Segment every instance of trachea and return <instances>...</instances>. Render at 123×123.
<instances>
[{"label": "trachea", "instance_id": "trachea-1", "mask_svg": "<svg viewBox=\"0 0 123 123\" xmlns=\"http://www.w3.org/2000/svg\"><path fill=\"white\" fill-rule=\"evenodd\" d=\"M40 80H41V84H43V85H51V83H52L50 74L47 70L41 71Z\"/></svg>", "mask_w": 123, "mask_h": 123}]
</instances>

------------

Work task
The required answer is every line of the data, duplicated exactly.

Answer section
Segment every instance of trachea and return <instances>...</instances>. Render at 123×123.
<instances>
[{"label": "trachea", "instance_id": "trachea-1", "mask_svg": "<svg viewBox=\"0 0 123 123\" xmlns=\"http://www.w3.org/2000/svg\"><path fill=\"white\" fill-rule=\"evenodd\" d=\"M40 80H41V84H43V85H51V83H52L50 74L47 70L41 71Z\"/></svg>", "mask_w": 123, "mask_h": 123}]
</instances>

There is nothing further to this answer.